Knowing we would kick ourselves if we didn't visit the attractions of Fontainbleu, we ambled over to the entrance gates following a shared dessert of Tarte Tatin accompanied by a scoop of vanilla. No charge! Just wander on through. Verdant lawns surrounded ancient trees and the Chateau Royalle and the knobbliest paving stones possible - we are glad we have stout footwear. Holiday makers inexpertly rowed round and round Le lac artificial as a groundsman began his never ending task of keeping the lawns mown ~ a job similar to that of painting the Harbour Bridge.

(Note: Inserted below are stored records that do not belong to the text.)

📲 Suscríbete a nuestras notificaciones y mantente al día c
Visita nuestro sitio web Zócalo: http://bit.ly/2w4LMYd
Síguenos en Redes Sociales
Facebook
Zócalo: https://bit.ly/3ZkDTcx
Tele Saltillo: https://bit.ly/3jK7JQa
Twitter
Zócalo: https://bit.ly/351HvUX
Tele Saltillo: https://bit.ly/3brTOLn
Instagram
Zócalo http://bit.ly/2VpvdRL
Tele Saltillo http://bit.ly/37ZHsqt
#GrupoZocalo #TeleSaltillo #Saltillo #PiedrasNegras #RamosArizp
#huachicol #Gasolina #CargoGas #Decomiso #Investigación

You can Google Fontainbleu for websites that will state: Fontainbleu is a name that is famous in the entire world, a magical name that evokes for some a forest, for others a chateau, a name that still shines from its royal history. For me it evokes a time when Kings ruled and serfs knew their place. I almost felt sorry for the thousand of staff, courtesans and craftsmen who must have had a tough time of it come Le Revolution!.